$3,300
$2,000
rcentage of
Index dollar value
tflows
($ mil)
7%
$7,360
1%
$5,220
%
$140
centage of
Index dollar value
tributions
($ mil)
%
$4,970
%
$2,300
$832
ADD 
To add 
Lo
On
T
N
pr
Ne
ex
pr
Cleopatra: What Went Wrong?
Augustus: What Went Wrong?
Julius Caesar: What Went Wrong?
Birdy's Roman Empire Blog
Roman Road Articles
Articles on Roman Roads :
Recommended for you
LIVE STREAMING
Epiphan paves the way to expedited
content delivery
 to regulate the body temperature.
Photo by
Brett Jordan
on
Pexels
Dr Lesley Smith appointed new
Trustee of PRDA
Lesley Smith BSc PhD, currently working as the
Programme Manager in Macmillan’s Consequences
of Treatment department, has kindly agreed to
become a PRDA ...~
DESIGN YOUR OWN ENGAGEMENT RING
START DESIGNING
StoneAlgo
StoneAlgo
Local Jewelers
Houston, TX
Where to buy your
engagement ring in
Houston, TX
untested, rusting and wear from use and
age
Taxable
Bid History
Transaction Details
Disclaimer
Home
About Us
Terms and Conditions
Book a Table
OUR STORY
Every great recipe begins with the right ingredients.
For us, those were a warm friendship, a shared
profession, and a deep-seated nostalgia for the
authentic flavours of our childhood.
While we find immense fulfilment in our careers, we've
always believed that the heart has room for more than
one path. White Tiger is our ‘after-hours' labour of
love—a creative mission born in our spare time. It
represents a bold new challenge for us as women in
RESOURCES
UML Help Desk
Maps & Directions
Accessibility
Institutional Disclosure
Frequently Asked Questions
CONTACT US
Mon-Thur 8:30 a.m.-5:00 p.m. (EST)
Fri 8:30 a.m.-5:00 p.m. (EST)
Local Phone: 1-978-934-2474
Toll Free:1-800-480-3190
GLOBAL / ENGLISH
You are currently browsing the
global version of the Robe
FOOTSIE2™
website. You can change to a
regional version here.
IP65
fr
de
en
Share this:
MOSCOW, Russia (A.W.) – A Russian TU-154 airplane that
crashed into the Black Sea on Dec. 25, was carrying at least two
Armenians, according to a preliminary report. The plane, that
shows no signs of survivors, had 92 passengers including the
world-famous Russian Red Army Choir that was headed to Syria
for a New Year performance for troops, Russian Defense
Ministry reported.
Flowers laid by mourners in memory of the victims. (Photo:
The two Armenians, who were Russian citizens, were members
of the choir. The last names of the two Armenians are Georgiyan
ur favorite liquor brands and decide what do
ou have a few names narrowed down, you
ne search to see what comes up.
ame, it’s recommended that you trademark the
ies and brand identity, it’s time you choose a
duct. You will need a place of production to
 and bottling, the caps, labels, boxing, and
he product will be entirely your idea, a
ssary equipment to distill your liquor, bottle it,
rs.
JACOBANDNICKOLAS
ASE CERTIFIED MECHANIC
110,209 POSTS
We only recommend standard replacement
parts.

# # # # #

Problem =
Exactly as given, set down all of the lines above.

Task answer =
$3,300
$2,000
rcentage of
Index dollar value
tflows
($ mil)
7%
$7,360
1%
$5,220
%
$140
centage of
Index dollar value
tributions
($ mil)
%
$4,970
%
$2,300
$832
ADD 
To add 
Lo
On
T
N
pr
Ne
ex
pr
Cleopatra: What Went Wrong?
Augustus: What Went Wrong?
Julius Caesar: What Went Wrong?
Birdy's Roman Empire Blog
Roman Road Articles
Articles on Roman Roads :
Recommended for you
LIVE STREAMING
Epiphan paves the way to expedited
content delivery
 to regulate the body temperature.
Photo by
Brett Jordan
on
Pexels
Dr Lesley Smith appointed new
Trustee of PRDA
Lesley Smith BSc PhD, currently working as the
Programme Manager in Macmillan’s Consequences
of Treatment department, has kindly agreed to
become a PRDA ...~
DESIGN YOUR OWN ENGAGEMENT RING
START DESIGNING
StoneAlgo
StoneAlgo
Local Jewelers
Houston, TX
Where to buy your
engagement ring in
Houston, TX
untested, rusting and wear from use and
age
Taxable
Bid History
Transaction Details
Disclaimer
Home
About Us
Terms and Conditions
Book a Table
OUR STORY
Every great recipe begins with the right ingredients.
For us, those were a warm friendship, a shared
profession, and a deep-seated nostalgia for the
authentic flavours of our childhood.
While we find immense fulfilment in our careers, we've
always believed that the heart has room for more than
one path. White Tiger is our ‘after-hours' labour of
love—a creative mission born in our spare time. It
represents a bold new challenge for us as women in
RESOURCES
UML Help Desk
Maps & Directions
Accessibility
Institutional Disclosure
Frequently Asked Questions
CONTACT US
Mon-Thur 8:30 a.m.-5:00 p.m. (EST)
Fri 8:30 a.m.-5:00 p.m. (EST)
Local Phone: 1-978-934-2474
Toll Free:1-800-480-3190
GLOBAL / ENGLISH
You are currently browsing the
global version of the Robe
FOOTSIE2™
website. You can change to a
regional version here.
IP65
fr
de
en
Share this:
MOSCOW, Russia (A.W.) – A Russian TU-154 airplane that
crashed into the Black Sea on Dec. 25, was carrying at least two
Armenians, according to a preliminary report. The plane, that
shows no signs of survivors, had 92 passengers including the
world-famous Russian Red Army Choir that was headed to Syria
for a New Year performance for troops, Russian Defense
Ministry reported.
Flowers laid by mourners in memory of the victims. (Photo:
The two Armenians, who were Russian citizens, were members
of the choir. The last names of the two Armenians are Georgiyan
ur favorite liquor brands and decide what do
ou have a few names narrowed down, you
ne search to see what comes up.
ame, it’s recommended that you trademark the
ies and brand identity, it’s time you choose a
duct. You will need a place of production to
 and bottling, the caps, labels, boxing, and
he product will be entirely your idea, a
ssary equipment to distill your liquor, bottle it,
rs.
JACOBANDNICKOLAS
ASE CERTIFIED MECHANIC
110,209 POSTS
We only recommend standard replacement
parts.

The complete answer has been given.